Historically, disabilities have been defined much like diseases, from a medical perspective. The words that were used (an continue to be used by some) reflected this perspective. Individuals were "diagnosed" with disabilities (much like diseases), and "treatments" were sought to fix or cure the diagnosed deficiency. The assumption was made that the disability resided within the person (again, like a disease), and external factors had little influence on the disability. This view of disability is commonly referred to as the medical model (Hahn, 1985; Kavale & Forness, 1995; Sleeter, 1995).
In reaction to the medical model, leaders in the field of disability studies have advocated for an interactional model (hahn, 1985; Sleeter, 1995). They argue that disability originate from the interaction between the individual and society and that the remedy for disability-related problems is a change in these interactions (Hahn, 1985).
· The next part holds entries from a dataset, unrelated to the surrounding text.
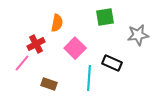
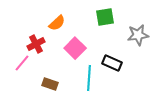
orange semicircle: rotated 36 degrees clockwise
brown rectangle: moved 1 px right
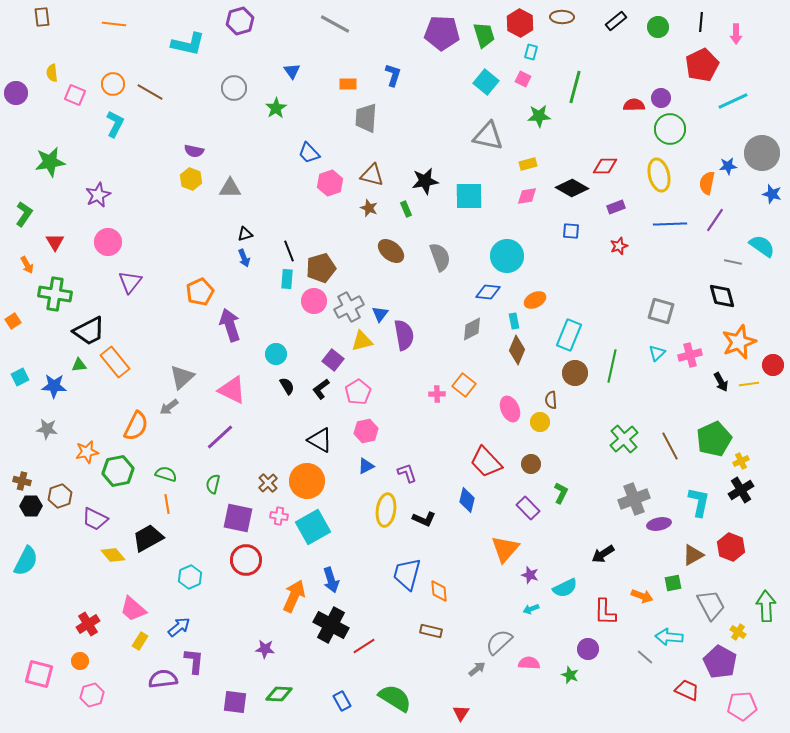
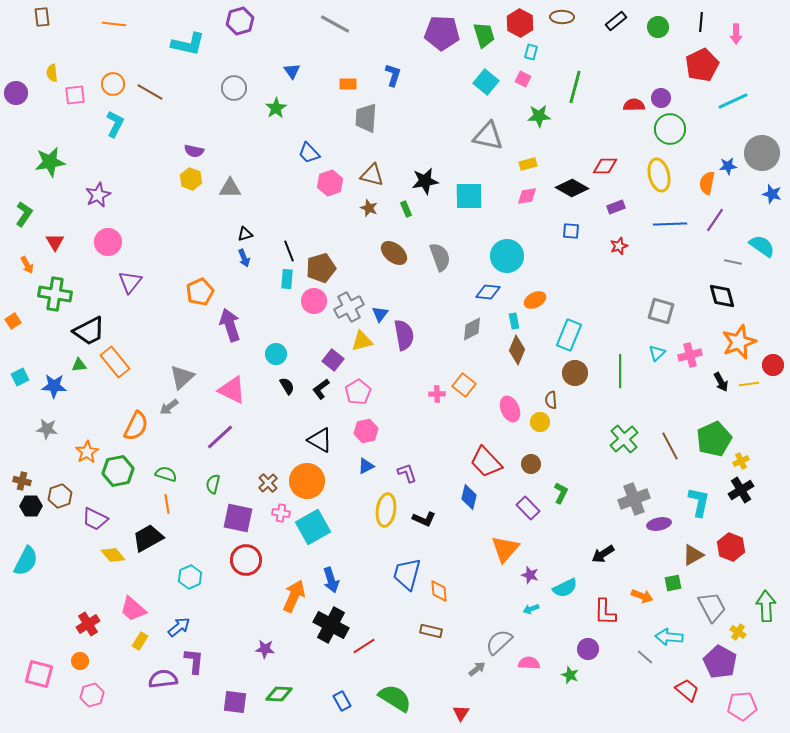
pink square at (75, 95): rotated 30 degrees counterclockwise
brown ellipse at (391, 251): moved 3 px right, 2 px down
green line at (612, 366): moved 8 px right, 5 px down; rotated 12 degrees counterclockwise
orange star at (87, 452): rotated 20 degrees counterclockwise
blue diamond at (467, 500): moved 2 px right, 3 px up
pink cross at (279, 516): moved 2 px right, 3 px up
gray trapezoid at (711, 605): moved 1 px right, 2 px down
red trapezoid at (687, 690): rotated 15 degrees clockwise
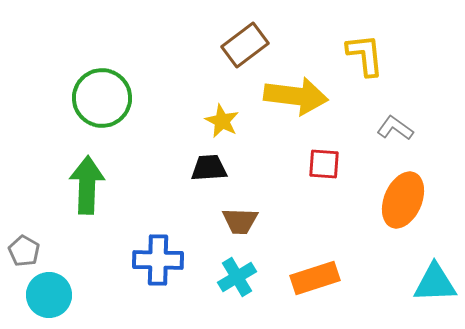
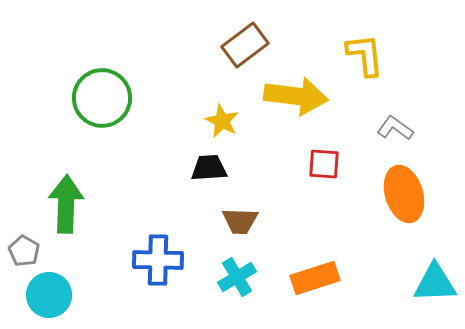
green arrow: moved 21 px left, 19 px down
orange ellipse: moved 1 px right, 6 px up; rotated 40 degrees counterclockwise
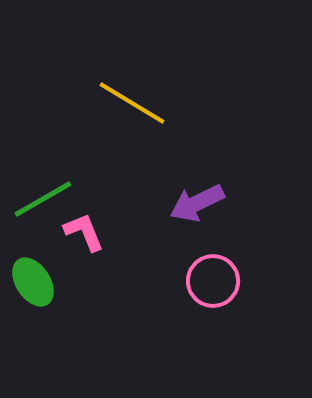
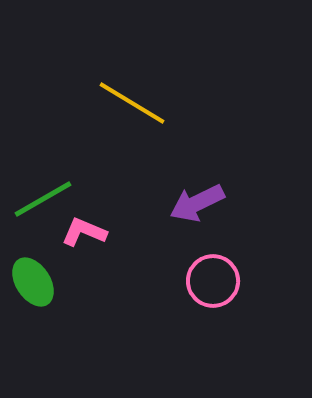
pink L-shape: rotated 45 degrees counterclockwise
This may seem to be a relatively trivial change, but consider the following differences in how people think about disabilities using these models.
| Medical Model |
Interactional Model |
| Disability is a deficiency. |
Disability is a difference. |
| A disability is negative. |
A disability is neutral. |
| A disability resides within a person. |
A disability results from the relationship (or the interaction) between a person and society |
| The professional is the expert. |
An expert can be the person with the disability, an advocate, or anyone who changes the social relationship |
Obviously, the medical model views disability from a negative perspective and places the responsibility (and, in some cases, blame) for the disability on the person with the "deficiency." In contrast, the interactional model views disability not as a deficiency to be fixed but as a difference that creates challenges to be addressed. The interactional model does not ignore the disability or the challenges that a person with a disability will face. Rather, the disability is no longer perceived in a negative light but is viewed from a neutral or positive perspective, and the influence that society has on a disability, for good or bad, is recognized.
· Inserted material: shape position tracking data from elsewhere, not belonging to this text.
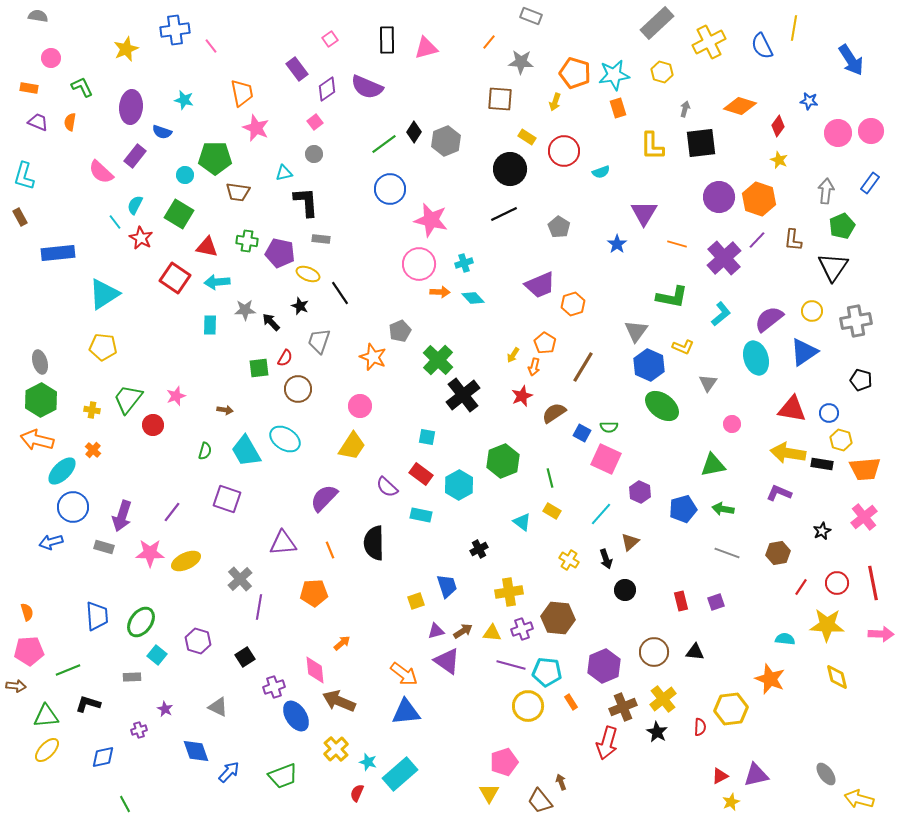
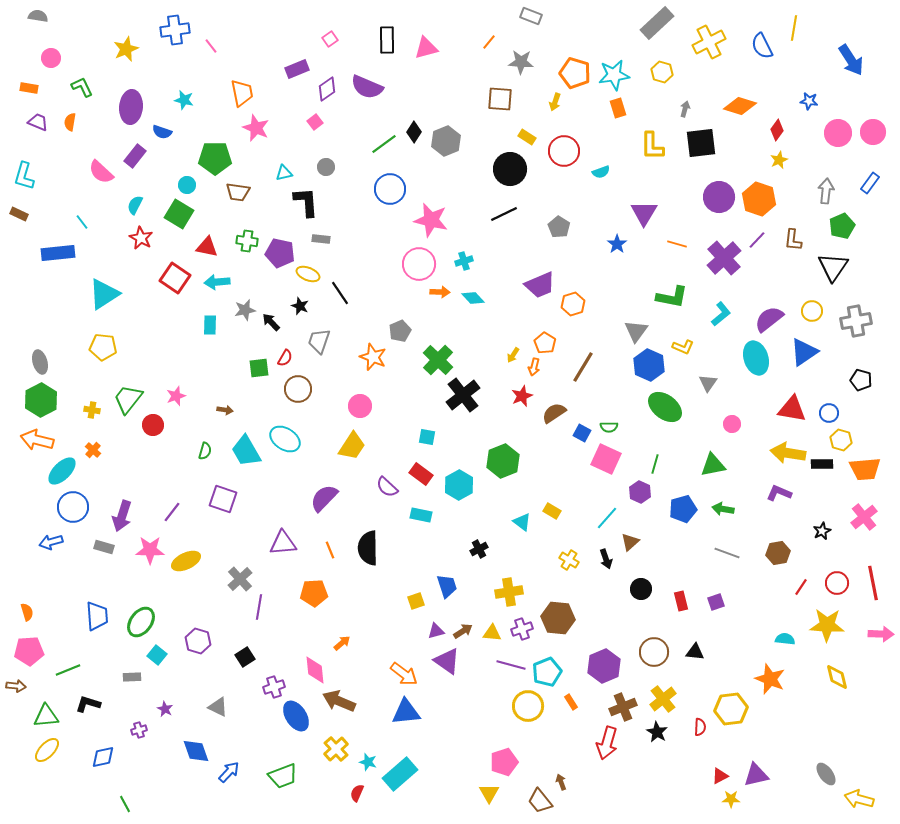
purple rectangle at (297, 69): rotated 75 degrees counterclockwise
red diamond at (778, 126): moved 1 px left, 4 px down
pink circle at (871, 131): moved 2 px right, 1 px down
gray circle at (314, 154): moved 12 px right, 13 px down
yellow star at (779, 160): rotated 24 degrees clockwise
cyan circle at (185, 175): moved 2 px right, 10 px down
brown rectangle at (20, 217): moved 1 px left, 3 px up; rotated 36 degrees counterclockwise
cyan line at (115, 222): moved 33 px left
cyan cross at (464, 263): moved 2 px up
gray star at (245, 310): rotated 10 degrees counterclockwise
green ellipse at (662, 406): moved 3 px right, 1 px down
black rectangle at (822, 464): rotated 10 degrees counterclockwise
green line at (550, 478): moved 105 px right, 14 px up; rotated 30 degrees clockwise
purple square at (227, 499): moved 4 px left
cyan line at (601, 514): moved 6 px right, 4 px down
black semicircle at (374, 543): moved 6 px left, 5 px down
pink star at (150, 553): moved 3 px up
black circle at (625, 590): moved 16 px right, 1 px up
cyan pentagon at (547, 672): rotated 28 degrees counterclockwise
yellow star at (731, 802): moved 3 px up; rotated 24 degrees clockwise
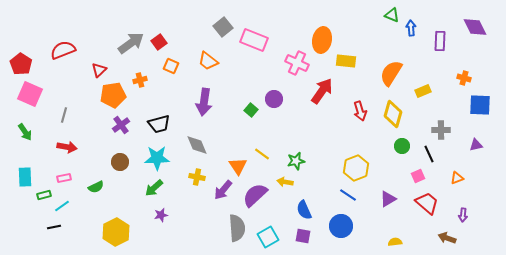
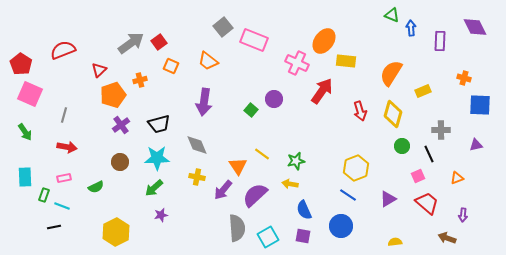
orange ellipse at (322, 40): moved 2 px right, 1 px down; rotated 25 degrees clockwise
orange pentagon at (113, 95): rotated 10 degrees counterclockwise
yellow arrow at (285, 182): moved 5 px right, 2 px down
green rectangle at (44, 195): rotated 56 degrees counterclockwise
cyan line at (62, 206): rotated 56 degrees clockwise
To illustrate, for most of the 20th century, most persons with disabilities that limited their mobility lacked access to many building because most buildings were not designed to be accessible (a societal decision). This lack of access was produced by a lack of convenient parking, the use of steps rather than ramps for entering buildings, heavy doors that required much arm strength to open rather than automatic doors, restrooms that were not accessible and lack of elevators to access different floors of a building, among other things.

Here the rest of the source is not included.